_YOUR TASK_
Each record that comes next should be output exactly; pictures do not belong in the copy.
-------- GIVEN ENTRIES --------
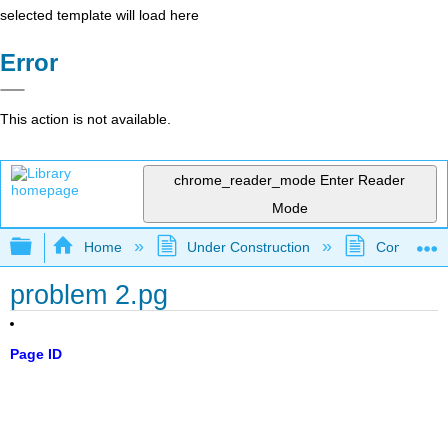
selected template will load here
Error
This action is not available.
chrome_reader_mode
Enter Reader
Mode
Expand/collapse global hierarchy
Home
Under Construction
Community 
problem 2.pg
Page ID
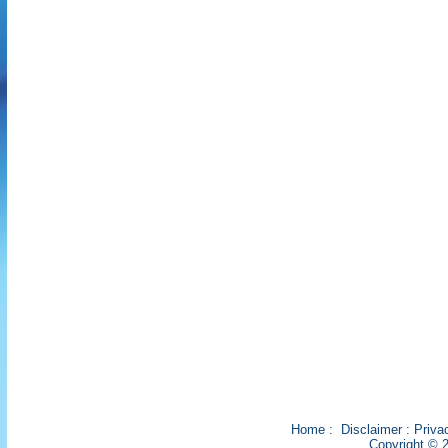
Home
:
Disclaimer
:
Priva
Copyright © 2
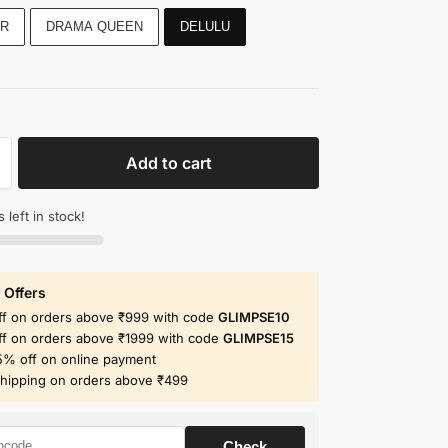
R
DRAMA QUEEN
DELULU
Add to cart
 left in stock!
 Offers
ff on orders above ₹999 with code
GLIMPSE10
ff on orders above ₹1999 with code
GLIMPSE15
5% off on online payment
shipping on orders above ₹499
--------
_ANSWER FOR THIS EXERCISE_
selected template will load here
Error
This action is not available.
chrome_reader_mode
Enter Reader
Mode
Expand/collapse global hierarchy
Home
Under Construction
Community 
problem 2.pg
Page ID
Home
:
Disclaimer
:
Priva
Copyright © 2
R
DRAMA QUEEN
DELULU
Add to cart
 left in stock!
 Offers
ff on orders above ₹999 with code
GLIMPSE10
ff on orders above ₹1999 with code
GLIMPSE15
5% off on online payment
shipping on orders above ₹499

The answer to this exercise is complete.